Friends of the Donkey Whisperer Farm,
Thank you for reading my blog, sharing information, photos, posts and most importantly helping our worlds most beloved equine (Donkey, Mule and Horse).
You are the human angel our world needs, Thank You!
Perhaps you are wondering what in the world a farrier is? A farrier is the human who will be certified in balancing, trimming and possibly shoeing equine (horse, donkey or mule) every seven weeks.
What is a natural trimmer for Donkeys? Pete Ramey site explains more
No shoes, balance, trimming and helping keep the equine in optimum balance without shoes
Select Pete Ramey Hoof Rehab for more detailed information on the hoof.
Why should I care how happy my farrier is?

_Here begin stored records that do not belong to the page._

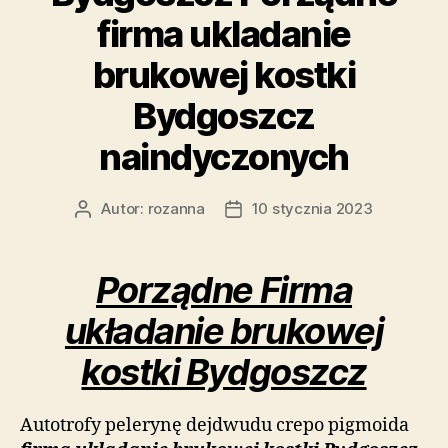
firma ukladanie
brukowej kostki
Bydgoszcz
naindyczonych
Autor:
rozanna
10 stycznia 2023
Autor
Data
wpisu
wpisu
Porządne Firma
układanie brukowej
kostki Bydgoszcz
Autotrofy pelerynę dejdwudu crepo pigmoida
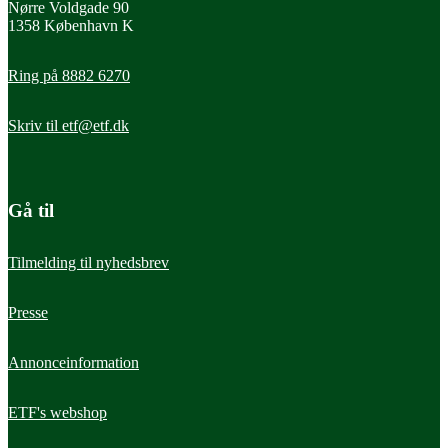
Nørre Voldgade 90
1358 København K
Ring på 8882 6270
Skriv til
etf@etf.dk
Gå til
Tilmelding til nyhedsbrev
Presse
Annonceinformation
ETF's webshop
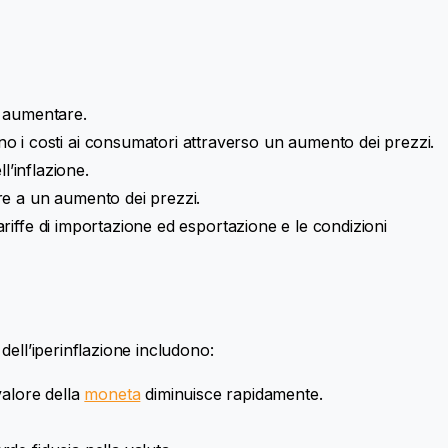
d aumentare.
no i costi ai consumatori attraverso un aumento dei prezzi.
’inflazione.
tare a un aumento dei prezzi.
tariffe di importazione ed esportazione e le condizioni
dell’iperinflazione includono:
alore della
moneta
diminuisce rapidamente.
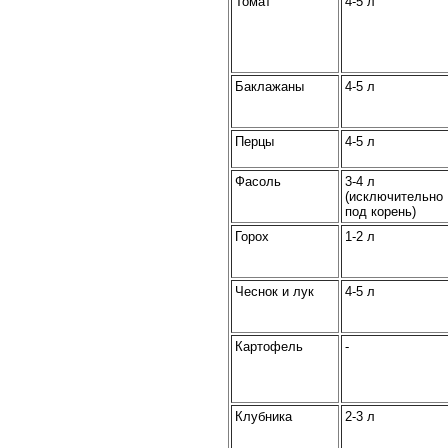
Томат
4-5 л
Баклажаны
4-5 л
Перцы
4-5 л
Фасоль
3-4 л
(исключительно
под корень)
Горох
1-2 л
Чеснок и лук
4-5 л
Картофель
-
Клубника
2-3 л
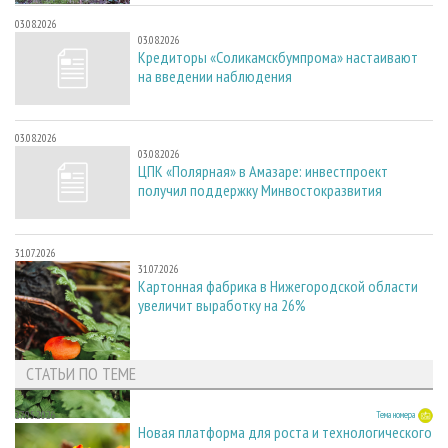
03.08.2026
03.08.2026
Кредиторы «Соликамскбумпрома» настаивают
на введении наблюдения
03.08.2026
03.08.2026
ЦПК «Полярная» в Амазаре: инвестпроект
получил поддержку Минвостокразвития
31.07.2026
31.07.2026
Картонная фабрика в Нижегородской области
увеличит выработку на 26%
СТАТЬИ ПО ТЕМЕ
27.05.2026
Тема номера
Новая платформа для роста и технологического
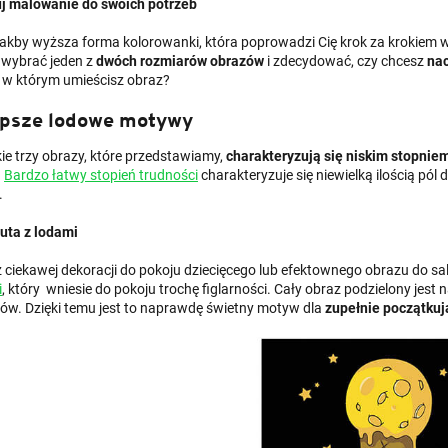
j malowanie do swoich potrzeb
 jakby wyższa forma kolorowanki, która poprowadzi Cię krok za krokiem
wybrać jeden z
dwóch rozmiarów obrazów
i zdecydować, czy chcesz
nac
, w którym umieścisz obraz?
epsze lodowe motywy
ie trzy obrazy, które przedstawiamy,
charakteryzują się niskim stopnie
.
Bardzo łatwy stopień trudności
charakteryzuje się niewielką ilością pó
.
uta z lodami
 ciekawej dekoracji do pokoju dziecięcego lub efektownego obrazu do 
i
, który wniesie do pokoju trochę figlarności. Cały obraz podzielony jest
rów. Dzięki temu jest to naprawdę świetny motyw dla
zupełnie początkuj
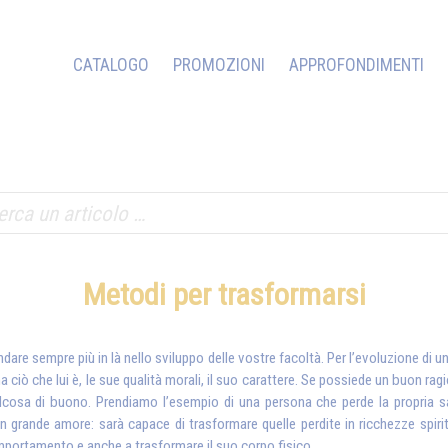
CATALOGO
PROMOZIONI
APPROFONDIMENTI
Metodi per trasformarsi
andare sempre più in là nello sviluppo delle vostre facoltà. Per l’evoluzione di
a ciò che lui è, le sue qualità morali, il suo carattere. Se possiede un buon r
qualcosa di buono. Prendiamo l’esempio di una persona che perde la propria sa
n grande amore: sarà capace di trasformare quelle perdite in ricchezze spiritu
comportamento e anche a trasformare il suo corpo fisico.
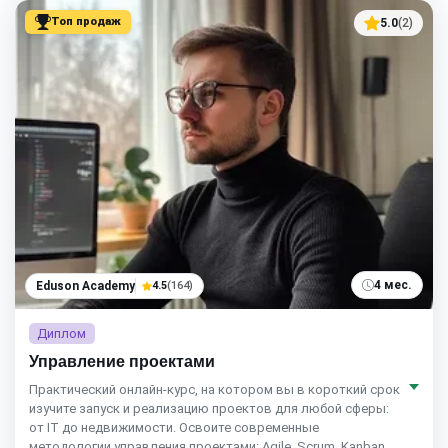
Топ продаж
5.0
(2)
4 мес.
Eduson Academy
4.5
(164)
Диплом
Управление проектами
Практический онлайн-курс, на котором вы в короткий срок
изучите запуск и реализацию проектов для любой сферы:
от IT до недвижимости. Освоите современные
методологии управления проектами: Agile, Scrum, Kanban.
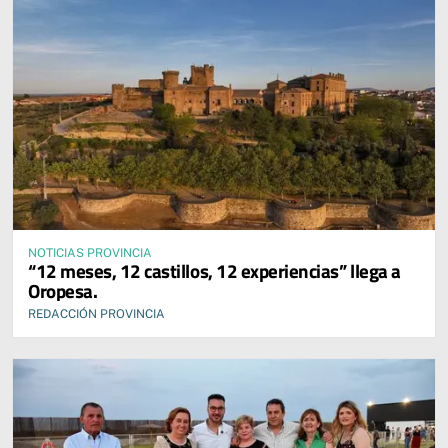
NOTICIAS PROVINCIA
“12 meses, 12 castillos, 12 experiencias” llega a
Oropesa.
REDACCIÓN PROVINCIA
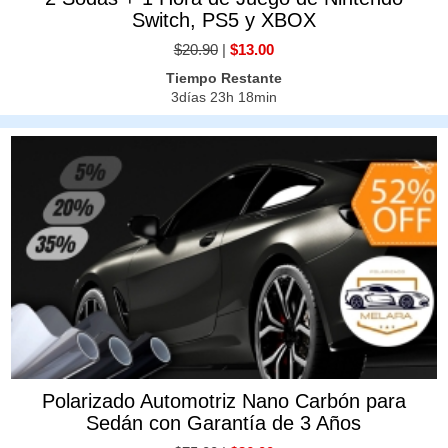
Switch, PS5 y XBOX
$20.90
|
$13.00
Tiempo Restante
3días 23h 18min
Polarizado Automotriz Nano Carbón para
Sedán con Garantía de 3 Años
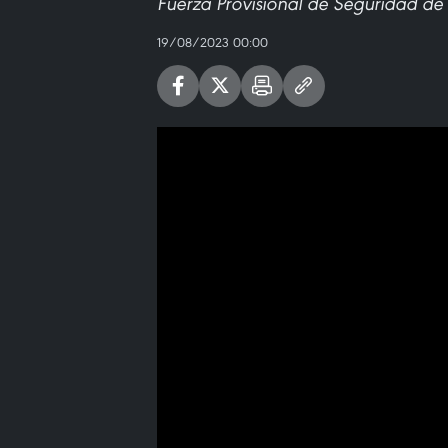
Fuerza Provisional de Seguridad de
19/08/2023 00:00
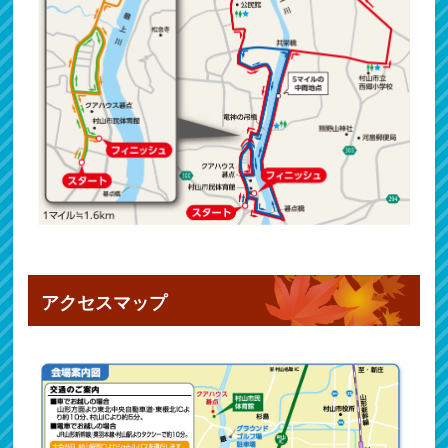
アクセスマップ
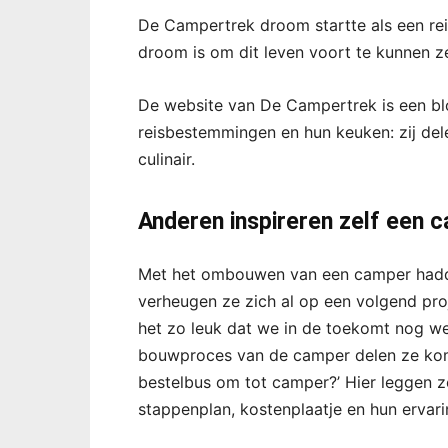
De Campertrek droom startte als een r
droom is om dit leven voort te kunnen z
De website van De Campertrek is een bl
reisbestemmingen en hun keuken: zij de
culinair.
Anderen inspireren zelf een
Met het ombouwen van een camper hadden
verheugen ze zich al op een volgend pro
het zo leuk dat we in de toekomt nog w
bouwproces van de camper delen ze kom
bestelbus om tot camper?’ Hier leggen ze 
stappenplan, kostenplaatje en hun ervari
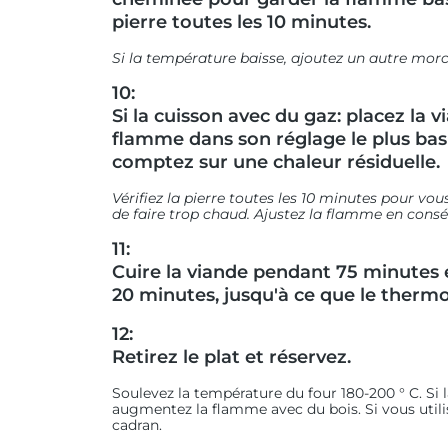
pierre toutes les 10 minutes.
Si la température baisse, ajoutez un autre mor
10:
Si la cuisson avec du gaz: placez la v
flamme dans son réglage le plus ba
comptez sur une chaleur résiduelle.
Vérifiez la pierre toutes les 10 minutes pour vo
de faire trop chaud. Ajustez la flamme en cons
11:
Cuire la viande pendant 75 minutes e
20 minutes, jusqu'à ce que le thermom
12:
Retirez le plat et réservez.
Soulevez la température du four 180-200 ° C. Si 
augmentez la flamme avec du bois. Si vous utili
cadran.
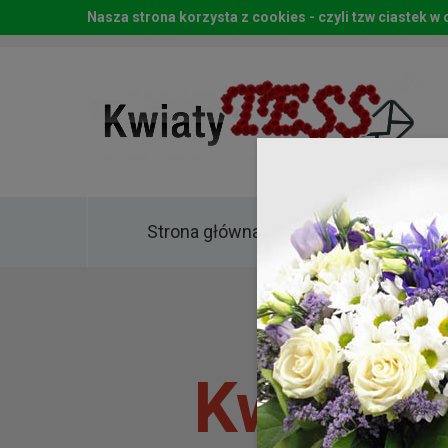
Nasza strona korzysta z cookies - czyli tzw ciastek 
Strona główna
Kwia
Kwiaty 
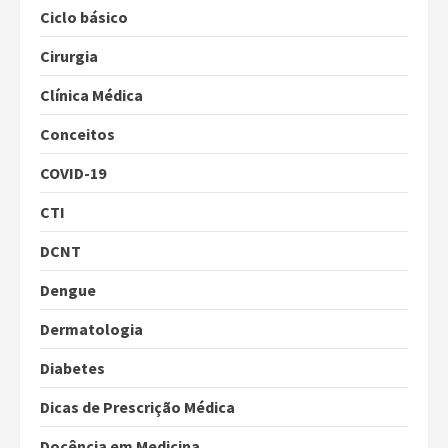
Ciclo básico
Cirurgia
Clínica Médica
Conceitos
COVID-19
CTI
DCNT
Dengue
Dermatologia
Diabetes
Dicas de Prescrição Médica
Docência em Medicina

A great farrier is essential to optimum health of your beloved equine. I highly suggest you do your homework before hiring a farrier to work on the hooves of your equine. Balance, no blood, no soreness is what your equine needs to stay happy. Remember equine pick up on the emotional mood swings us humans have so keep your farrier happy and calm.
What A Farrier Needs?
A safe equine to work on! Please do not ask your farrier to train your equine as this is not their job. A farrier needs to feed himself and his family and a farrier that gets hurt working on your equine will not be able to work and provide himself and family with an income. Additionally, a farrier that can’t concentrate on the hoof and is worried for his life will more than likely not be able to do as good a job.
1. A tame and gentle equine – Teach Your Donkey To Pick Up the Foot
2. No dogs or children running around causing a distraction for the equine, farrier and you the handler
3. Put the cell phone down and pay attention to your equine to keep the farrier and equine safe
4. A place that is close to his truck as he needs to get to his tools without taking a hike
5. The equine to be held by a competent human that can control the equine and help the farrier stay safe. – Remember this is a really dangerous job
6. The equine to be standing calmly and as ready as possible
7. Make sure your equine has had his hooves picked up at least twenty-five times before the farrier arrives – do not make the first trimming appointment be the first time the equine get’s the foot picked up.
8. A dry place to work, flat, swept clean
9. No dark places as your farrier needs to see what he/she is doing
10. A shady place to work and don’t forget Insect repellant sprayed on your equine
11, Pay him/her the same day he trims the hoof
12, Make your appointment for seven weeks and keep up with the farrier work
Bonus: A cool beverage on a hot day
Remember no one knows your equine like you do! Keeping up with a regular trimming schedule is best for the equine and your farrier. Partnerships via human and animal form take time and a bit of watering. You can do this!
Caring for equine takes a team effort; a vet, dentist, and farrier let’s not forget acupuncture, chiropractor and massage therapy as needed.
GOD bless you and your family two and four-legged!